As the match began, I was alarmed to see that the other team was wrestling without head gear, a kind of light helmet designed to protect a wrestler's ears. It was a luxury the ragtag team obviously couldn't afford. Well, we ended up walloping them. We took every weight class. And as each of their boys got up from the mat, he swaggered around in his tatters with false bravado, a kind of street pride that couldn't
Mike, seated beside me, shook his head sadly, "I wish just one of them could have won," he said. "They have a lot of potential, but losing like this could take the heart right out of them." Mike loved kids-all kids. He understood kids in competitive situations, having coached little league football, baseball and
lacrosse. That's when the idea for his present came.

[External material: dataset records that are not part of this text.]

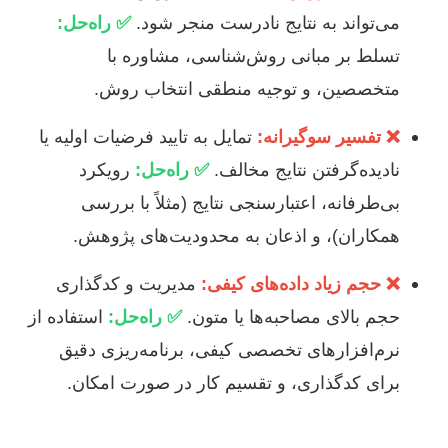
می‌تواند به نتایج نادرست منجر شود.
✅ راه‌حل:
تسلط بر مبانی روش‌شناسی، مشاوره با
متخصصین، و توجیه منطقی انتخاب روش.
❌ تفسیر سوگیرانه:
تمایل به تایید فرضیات اولیه یا
نادیده‌گرفتن نتایج مخالف.
✅ راه‌حل:
رویکرد
بی‌طرفانه، اعتبارسنجی نتایج (مثلاً با بررسی
همکاران)، و اذعان به محدودیت‌های پژوهش.
❌ حجم زیاد داده‌های کیفی:
مدیریت و کدگذاری
حجم بالای مصاحبه‌ها یا متون.
✅ راه‌حل:
استفاده از
نرم‌افزارهای تخصصی کیفی، برنامه‌ریزی دقیق
برای کدگذاری، و تقسیم کار در صورت امکان.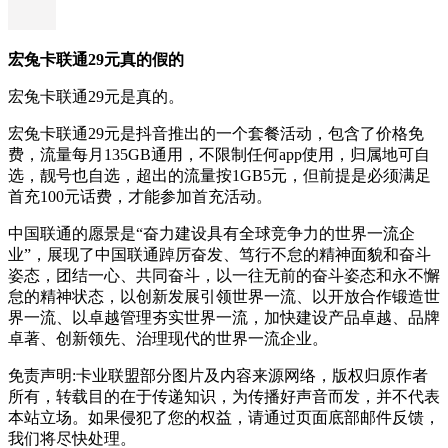
宏兔卡联通29元真的假的
宏兔卡联通29元是真的。
宏兔卡联通29元是抖音推出的一个套餐活动，包含了价格免
费，流量每月135GB通用，不限制任何app使用，归属地可自
选，靓号也自选，超出的流量按1GB5元，但前提是必须满足
首充100元话费，才能参加首充活动。
中国联通的愿景是“奋力建设具有全球竞争力的世界一流企
业”，展现了中国联通踔厉奋发、笃行不怠的精神面貌和奋斗
姿态，团结一心、共同奋斗，以一往无前的奋斗姿态和永不懈
怠的精神状态，以创新发展引领世界一流、以开放合作锻造世
界一流、以卓越管理夯实世界一流，加快建设产品卓越、品牌
卓著、创新领先、治理现代的世界一流企业。
免责声明:卡业联盟部分图片及内容来源网络，版权归原作者
所有，转载目的在于传递知识，为传播好声音而发，并不代表
本站立场。如果侵犯了您的权益，请通过页面底部邮件反馈，
我们将尽快处理。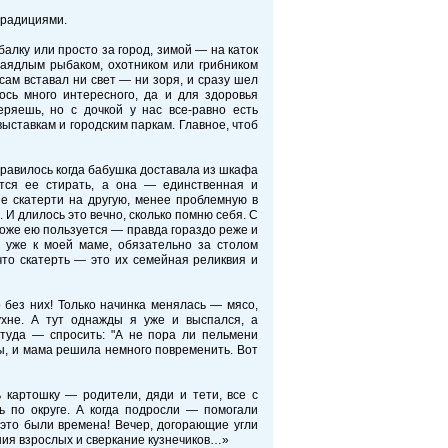
традициями.
алку или просто за город, зимой — на каток
заядлым рыбаком, охотником или грибником
 сам вставал ни свет — ни зоря, и сразу шел
ось много интересного, да и для здоровья
ряешь, но с дочкой у нас все-равно есть
ыставкам и городским паркам. Главное, чтоб
нравилось когда бабушка доставала из шкафа
ется ее стирать, а она — единственная и
не скатерти на другую, менее проблемную в
 И длилось это вечно, сколько помню себя. С
тоже ею пользуется — правда гораздо реже и
 уже к моей маме, обязательно за столом
что скатерть — это их семейная реликвия и
без них! Только начинка менялась — мясо,
ухне. А тут однажды я уже и выспался, а
туда — спросить: "А не пора ли пельмени
ы, и мама решила немного повременить. Вот
 картошку — родители, дяди и тети, все с
ь по округе. А когда подросли — помогали
 это были времена! Вечер, догорающие угли
ния взрослых и сверкание кузнечиков…»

That afternoon, I went to a local sporting goods store and bought an assortment of wrestling headgear and shoes and sent them anonymously to the inner city church. On Christmas Eve, I placed the envelope on the tree, the note inside telling Mike what I had done and that this was his gift from me.
His smile was the brightest thing about Christmas that year and in succeeding years. For each Christmas, I followed the tradition - one year sending a group of mentally challenged youngsters to a hockey game, another year a check to a pair of elderly brothers whose home had burned to the ground the week before Christmas - on and on...
The envelope became the highlight of our Christmas. It was always the last thing opened on Christmas morning and our children, ignoring their new toys, would stand with wide-eyed anticipation as their dad lifted the envelope from the tree to reveal its contents.
As the children grew, the toys gave way to more practical presents, but the envelope never lost its allure. Still, the story doesn't end there.
You see, we lost Mike last year due to cancer. When Christmas rolled around, I was still so wrapped in grief that I barely got the tree up. Yet Christmas Eve found me placing an envelope on the tree, and in the morning, it was joined by three more. Each of our children, unbeknownst to the others, had placed an envelope on the tree for their dad.
The tradition has grown and someday will expand even further, with our grandchildren standing around the tree with wide-eyed anticipation, watching as their fathers take down their envelopes.
Mike's spirit, like the spirit of Christmas, will always be with us.